| TASK DIRECTIONS |
Below is a listing. Copy each line of it that holds the word "this".

DATA FOR PROCESSING START

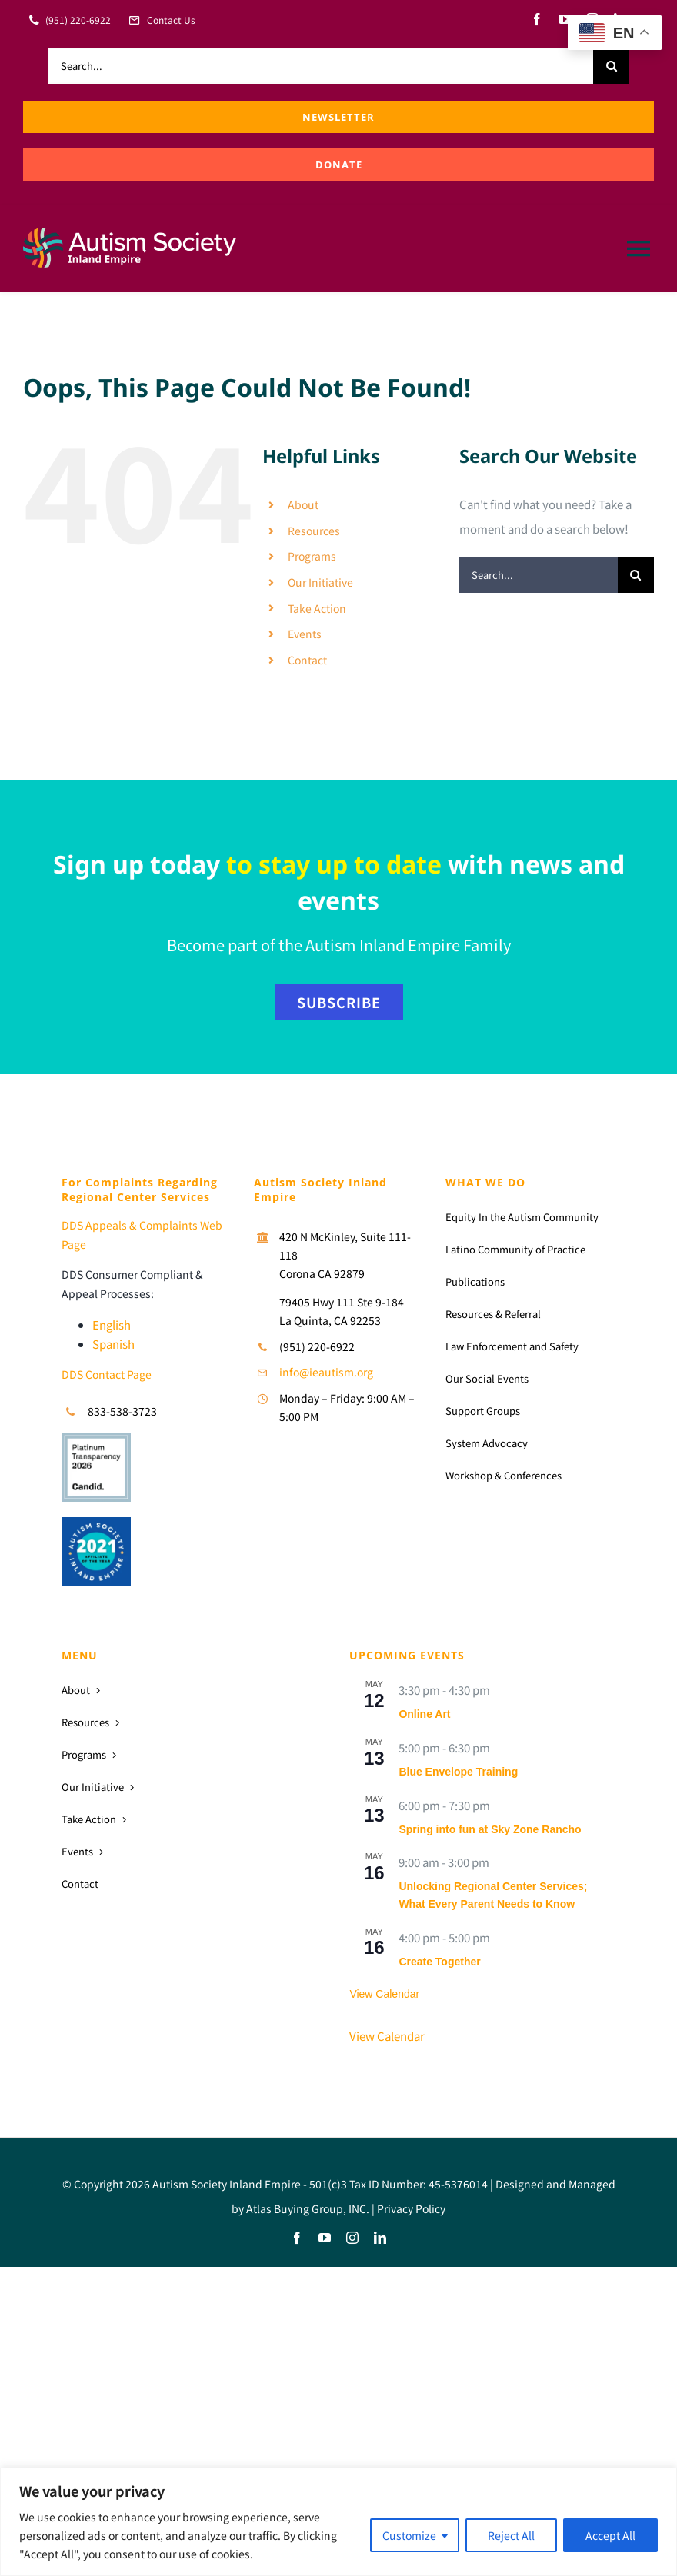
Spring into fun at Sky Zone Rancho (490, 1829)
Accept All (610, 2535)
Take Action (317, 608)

DATA FOR PROCESSING END
DATA FOR PROCESSING START

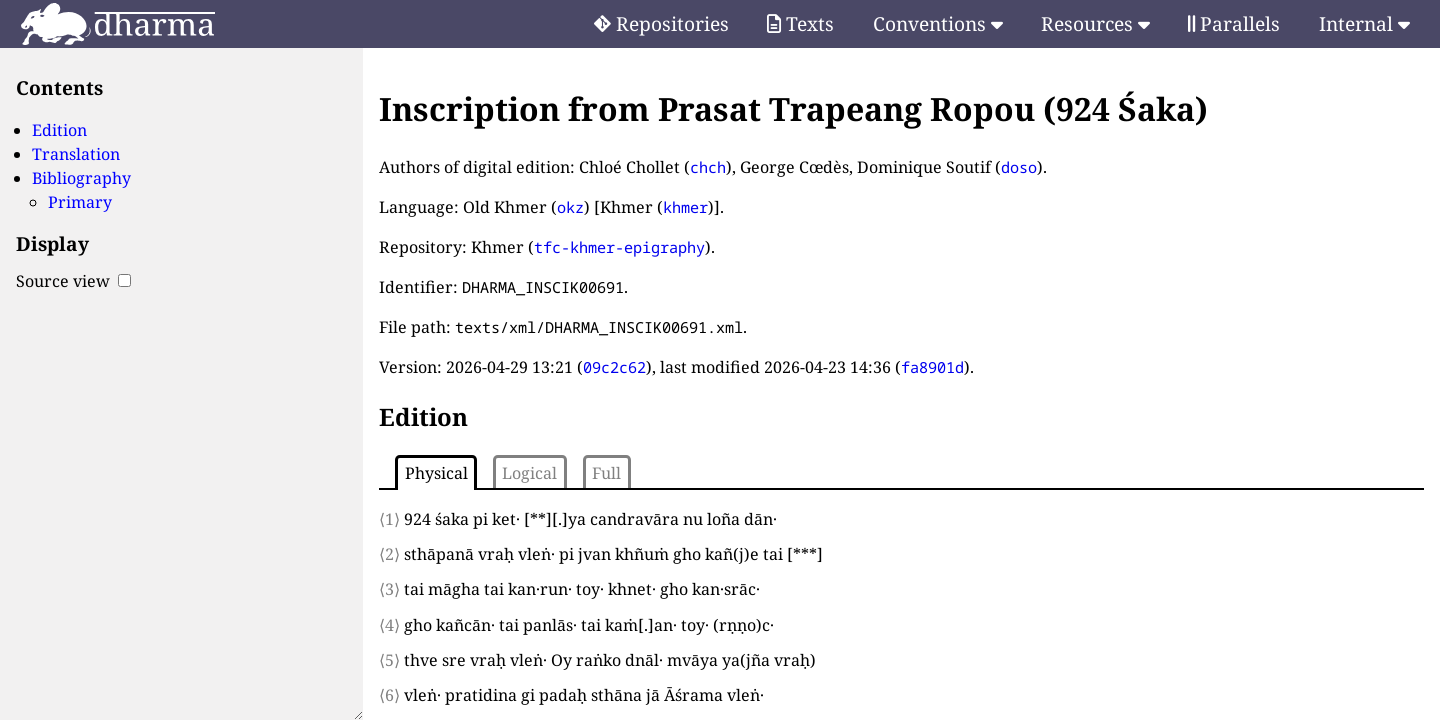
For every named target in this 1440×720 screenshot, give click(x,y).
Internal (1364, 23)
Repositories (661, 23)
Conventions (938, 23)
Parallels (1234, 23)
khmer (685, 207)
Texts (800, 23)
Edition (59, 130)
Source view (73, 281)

DATA FOR PROCESSING END
DATA FOR PROCESSING START

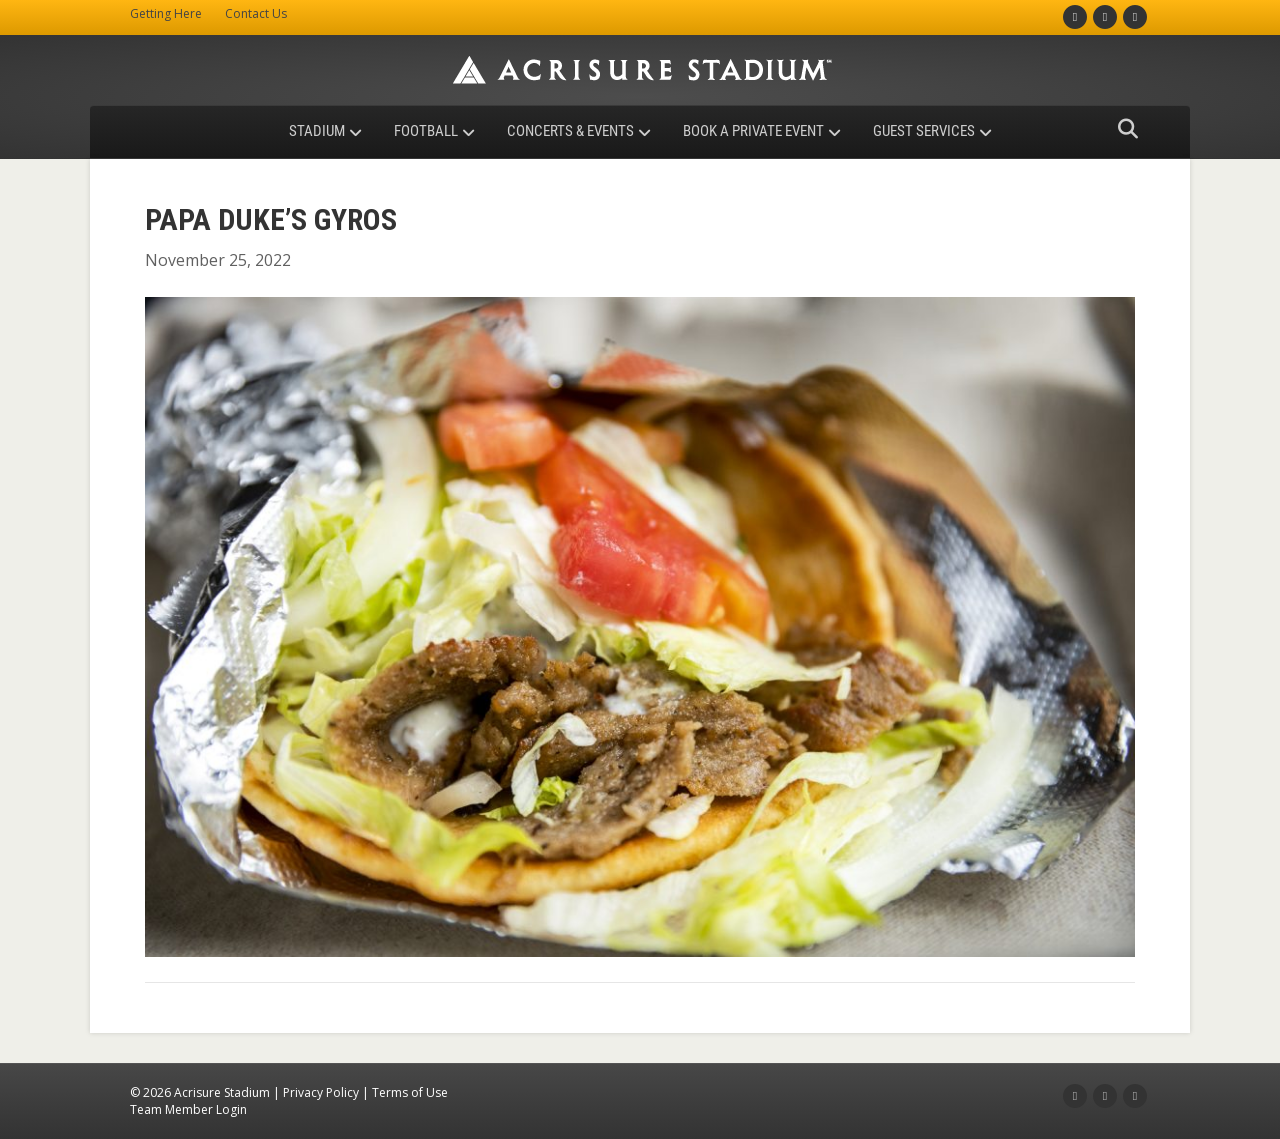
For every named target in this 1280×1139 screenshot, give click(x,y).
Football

DATA FOR PROCESSING END

| RESULT OF THE TASK |
For every named target in this 1440×720 screenshot, give click(x,y).
For every named target in this 1280×1139 screenshot, give click(x,y).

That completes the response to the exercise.